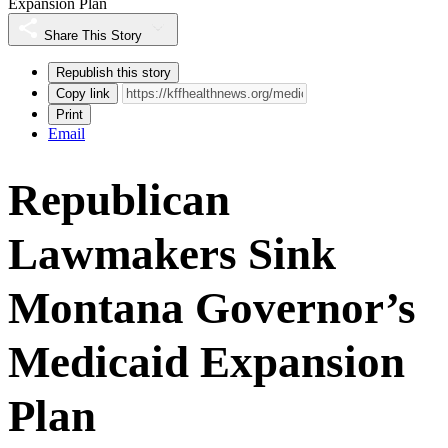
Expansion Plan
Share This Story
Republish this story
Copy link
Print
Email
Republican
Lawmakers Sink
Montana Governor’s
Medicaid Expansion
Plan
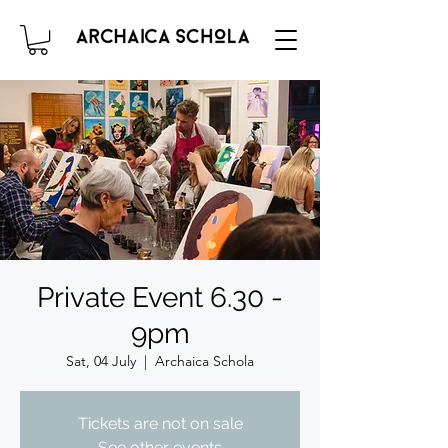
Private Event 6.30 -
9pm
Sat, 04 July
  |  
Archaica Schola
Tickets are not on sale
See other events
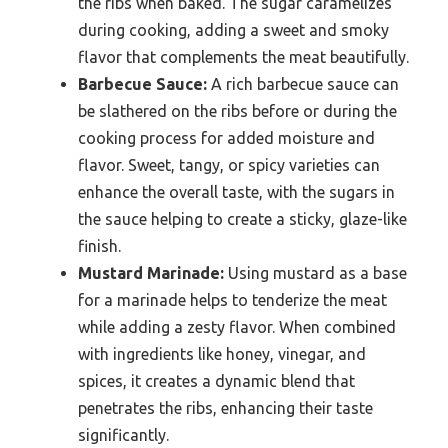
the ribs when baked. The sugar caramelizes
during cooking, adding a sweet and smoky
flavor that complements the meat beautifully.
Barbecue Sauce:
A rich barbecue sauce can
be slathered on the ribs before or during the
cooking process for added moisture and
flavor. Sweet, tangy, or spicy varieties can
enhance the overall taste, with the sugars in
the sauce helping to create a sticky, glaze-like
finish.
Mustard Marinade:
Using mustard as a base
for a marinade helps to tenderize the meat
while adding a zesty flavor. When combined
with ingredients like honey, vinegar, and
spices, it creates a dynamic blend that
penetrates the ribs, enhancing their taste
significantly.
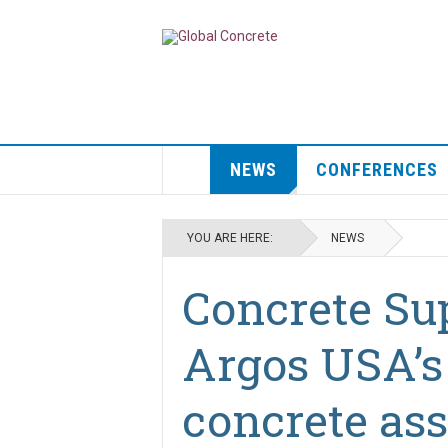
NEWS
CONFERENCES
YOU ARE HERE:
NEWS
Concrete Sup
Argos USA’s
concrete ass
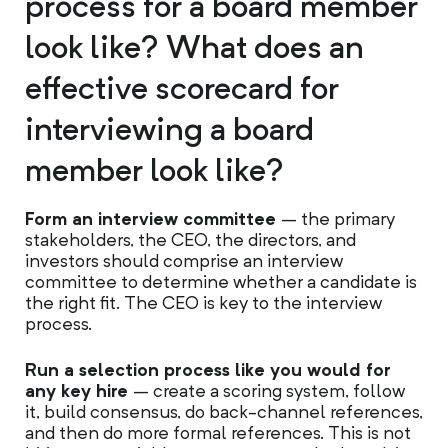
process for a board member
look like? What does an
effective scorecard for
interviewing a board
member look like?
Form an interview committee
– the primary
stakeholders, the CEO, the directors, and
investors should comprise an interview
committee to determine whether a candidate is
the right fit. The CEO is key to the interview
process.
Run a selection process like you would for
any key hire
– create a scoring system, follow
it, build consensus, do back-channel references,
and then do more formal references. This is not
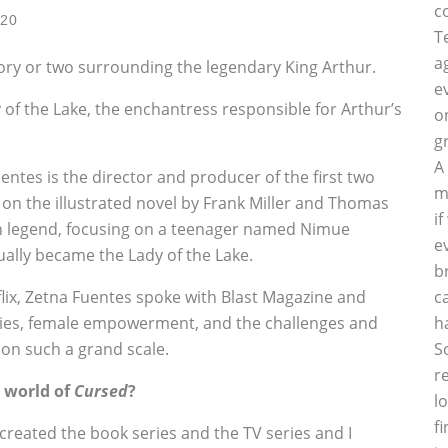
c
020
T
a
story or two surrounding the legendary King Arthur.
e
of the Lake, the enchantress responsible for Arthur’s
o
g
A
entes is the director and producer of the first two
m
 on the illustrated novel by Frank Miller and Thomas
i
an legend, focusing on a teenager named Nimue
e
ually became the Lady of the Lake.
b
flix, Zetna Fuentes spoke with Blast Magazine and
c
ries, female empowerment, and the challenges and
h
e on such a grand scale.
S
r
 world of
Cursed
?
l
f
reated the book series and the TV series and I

********

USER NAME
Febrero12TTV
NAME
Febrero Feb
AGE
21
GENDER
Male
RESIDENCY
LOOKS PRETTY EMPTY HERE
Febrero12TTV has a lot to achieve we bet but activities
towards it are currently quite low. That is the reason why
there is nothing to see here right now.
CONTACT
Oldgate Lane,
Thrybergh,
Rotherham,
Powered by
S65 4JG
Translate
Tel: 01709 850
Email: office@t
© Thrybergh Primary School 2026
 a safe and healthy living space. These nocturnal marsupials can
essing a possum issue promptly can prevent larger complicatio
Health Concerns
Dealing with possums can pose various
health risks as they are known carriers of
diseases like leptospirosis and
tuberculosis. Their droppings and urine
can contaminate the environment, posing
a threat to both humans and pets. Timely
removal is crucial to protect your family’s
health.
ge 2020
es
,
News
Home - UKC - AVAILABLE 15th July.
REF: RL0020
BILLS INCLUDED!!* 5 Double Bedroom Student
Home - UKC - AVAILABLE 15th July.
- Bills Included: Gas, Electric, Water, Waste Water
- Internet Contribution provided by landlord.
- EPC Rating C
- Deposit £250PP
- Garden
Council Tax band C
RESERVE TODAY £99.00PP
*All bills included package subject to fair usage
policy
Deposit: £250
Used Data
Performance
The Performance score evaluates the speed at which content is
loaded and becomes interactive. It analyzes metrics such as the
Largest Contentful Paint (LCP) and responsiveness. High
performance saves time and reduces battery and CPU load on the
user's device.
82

********

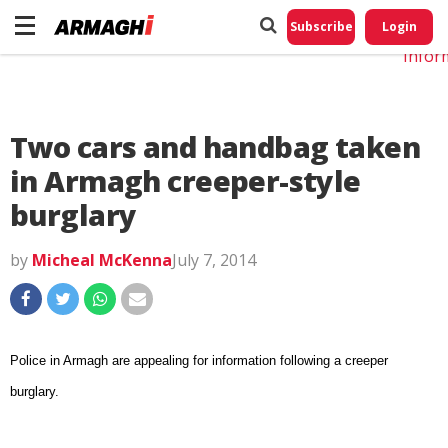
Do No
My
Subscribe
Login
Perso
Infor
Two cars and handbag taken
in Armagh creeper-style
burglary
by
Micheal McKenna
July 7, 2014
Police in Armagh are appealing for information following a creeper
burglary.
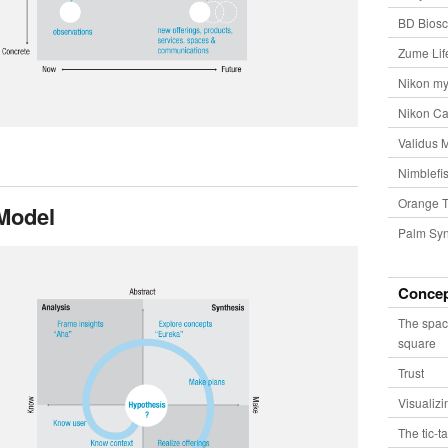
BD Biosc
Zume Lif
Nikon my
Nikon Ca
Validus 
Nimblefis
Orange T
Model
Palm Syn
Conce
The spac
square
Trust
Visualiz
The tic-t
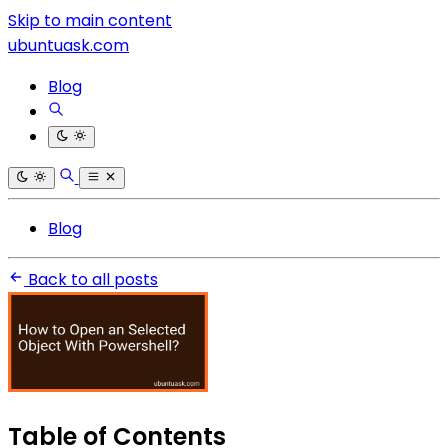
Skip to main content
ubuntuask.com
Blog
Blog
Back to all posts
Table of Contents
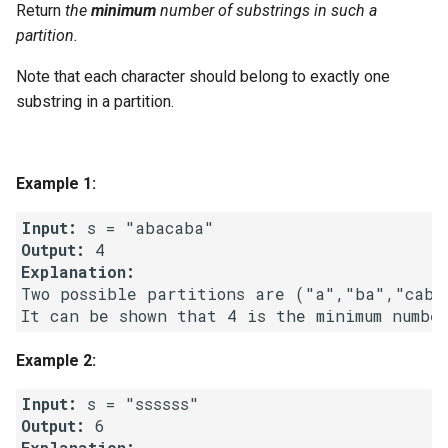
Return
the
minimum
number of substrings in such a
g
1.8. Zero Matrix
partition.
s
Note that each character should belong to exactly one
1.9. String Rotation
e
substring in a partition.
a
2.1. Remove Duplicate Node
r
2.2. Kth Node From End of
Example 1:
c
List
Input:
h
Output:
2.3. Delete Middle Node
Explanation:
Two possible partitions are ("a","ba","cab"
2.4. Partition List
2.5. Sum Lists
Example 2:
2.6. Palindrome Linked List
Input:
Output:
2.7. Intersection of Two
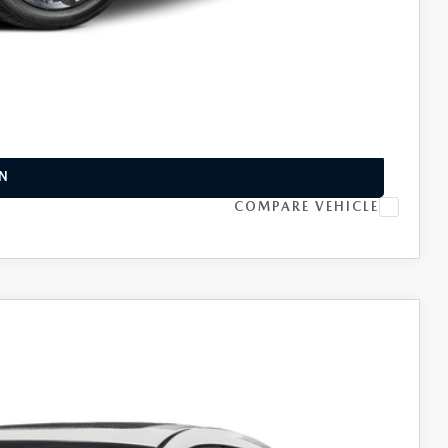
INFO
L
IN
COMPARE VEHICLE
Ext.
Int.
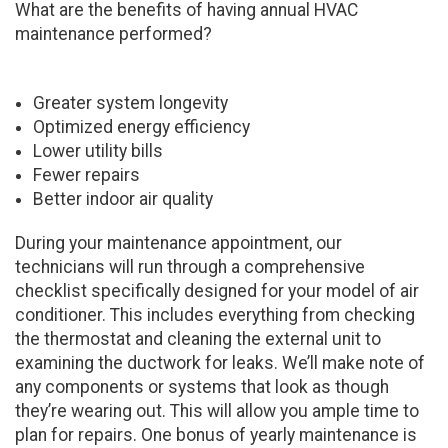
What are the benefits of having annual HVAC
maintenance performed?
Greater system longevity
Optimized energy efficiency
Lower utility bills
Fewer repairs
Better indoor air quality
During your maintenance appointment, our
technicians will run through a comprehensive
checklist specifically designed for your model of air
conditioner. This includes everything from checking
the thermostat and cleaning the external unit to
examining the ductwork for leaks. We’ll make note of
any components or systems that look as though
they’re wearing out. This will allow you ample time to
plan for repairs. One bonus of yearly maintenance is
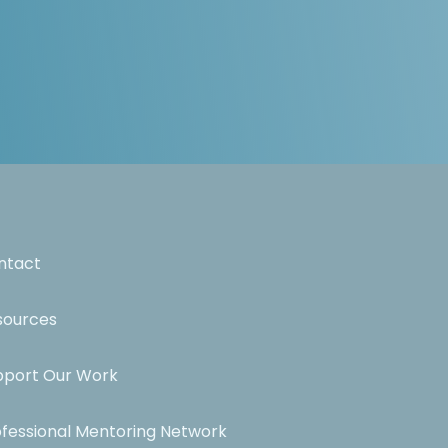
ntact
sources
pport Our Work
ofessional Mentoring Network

********

### WHAT YOU HAVE TO DO
Using the material above, transcribe exactly the lines from the line with "Email: office@t" to the line with "a threat to both humans and pets. Timely"; both count, and nothing else goes in.

### OUTPUT
Email: office@t
© Thrybergh Primary School 2026
 a safe and healthy living space. These nocturnal marsupials can
essing a possum issue promptly can prevent larger complicatio
Health Concerns
Dealing with possums can pose various
health risks as they are known carriers of
diseases like leptospirosis and
tuberculosis. Their droppings and urine
can contaminate the environment, posing
a threat to both humans and pets. Timely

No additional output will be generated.